Facing scrutiny over safety, Amazon fires two more employees
The e-commerce giant was urged to improve working conditions after cases of COVID-19 were reported at some facilities.
Amazon.com Inc said on Tuesday that it terminated two employees, who criticised the working conditions at the e-commerce giant’s warehouses in the wake of the coronavirus pandemic, for “repeatedly violating internal policies”.
The termination of Emily Cunningham and Maren Costa, who worked as user-experience designers in Seattle, comes two weeks after the company fired another employee Christian Smalls after he came to its Staten Island warehouse for a demonstration in violation of his paid quarantine.
The Seattle-based firm has been facing public scrutiny over safety and working conditions of warehouse, delivery and retail gig workers in the United States after cases of COVID-19 were reported in some of its facilities.
Amazon said it supported “every employee’s right to criticize their employer’s working conditions, but that does not come with blanket immunity against any and all internal policies.”
The world’s largest online retailer is racing to update safety protocols, keep warehouses functional and ship essential goods to shoppers who have been told by their governments to stay home to stop the spread of the coronavirus. It has now said it will roll out temperature checks and face masks for staff at all of its US and European warehouses.
Last month, New York City Mayor Bill de Blasio ordered the city’s Human Rights Commission to open an investigation to look into Christian Smalls’s allegations. Five Democratic lawmakers also wrote a letter to the company last week questioning the allegations.

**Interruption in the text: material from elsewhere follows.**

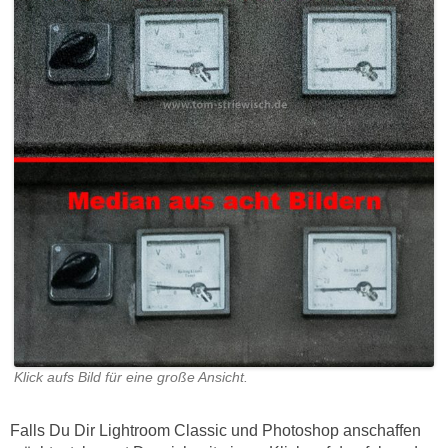
Klick aufs Bild für eine große Ansicht.
Falls Du Dir Lightroom Classic und Photoshop anschaffen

Workers have clashed with Amazon in the US and elsewhere over the extent to which protective guidelines are implemented.
On Tuesday, Amazon in France was ordered to limit deliveries to essential goods only within 24 hours to allow for a deeper assessment of coronavirus risks at its sites in the country, trade union Sud said.
Some unions had been calling for the complete closure of Amazon‘s activities in France, or at the very least a further clampdown, after raising concerns over working conditions as the outbreak continues.
The basic goods Amazon will be allowed to ship include food and hygiene products or medical items, Sud said after receiving the ruling by the Nanterre court just outside Paris.
The court also ruled that Amazon will have to pay a penalty of one million euros per day of delay in complying with the order, the union added.
The Amazon website was receiving many orders for craft kits or home-improvement goods during France’s broad lockdown to contain the coronavirus. Some employees said that, in recent weeks, they were packing video games and sex toys.
Amazon came under scrutiny from labour inspectors and was told to improve conditions at five French sites. Of those, health conditions have now been met at three warehouses.
Amazon has said it has provided employees with sanitiser gel and other equipment, and that it has gone beyond government guidelines on safety distances. The e-commerce company has reported virus cases among warehouse staff and faced several demonstrations.
Amazon has also been contending with a surge in demand and on Monday said that it would hire 75,000 more US workers for jobs ranging from warehouse staff to delivery drivers.